Democrats vs. Republicans
    Each candidate addressed a question about how to stop the animosity between Democrats and Republicans.
    "Get special interest out of the room," Lanier said. "Get the money out of politics."
    "If you pay a candidate (by giving campaign contributions) they're going to owe you and work for you," Cardwell said. He said Martin and Jones did not attend the debate because they were attending fundraisers. "They're going to do what the special interest wants to do."
    Knight said " I believe in ... getting back to the people. We've been ignoring them too long." He feels senators should work five days a week instead of three days. " I think we need some constitutional procedure put back ... and get the money out of the equation. There are too many rich lawyers in the senate not representing you."
    Each candidate closed by summing up comments they made earlier, focusing strongly on energy and money.

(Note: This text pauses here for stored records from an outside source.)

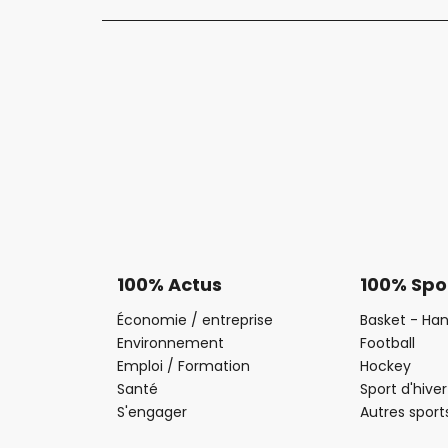
100% Actus
100% Spo
Économie / entreprise
Basket - Han
Environnement
Football
Emploi / Formation
Hockey
Santé
Sport d'hiver
S'engager
Autres sport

    "Money — we have allowed it to get in the system and we are not going to get it out of the system until you elect people who will not touch it," Lanier said.
    "I've been shot at, put on a hit list, had my family in protective custody (as a reporter) and I've never stopped fighting for everyday Georgia," Cardwell said. "I have no strings attached ... I'm a truth-teller ... I'm not working for anyone but you."
    "I've spent my life here in Georgia trying to understand the problems," Knight said. "I've had experience facing the problems coming down  the pipe right now."
    And poking a jab at the Republican incumbent senator, he added, "The sun is setting on Saxby Chambliss — and it's Knight time."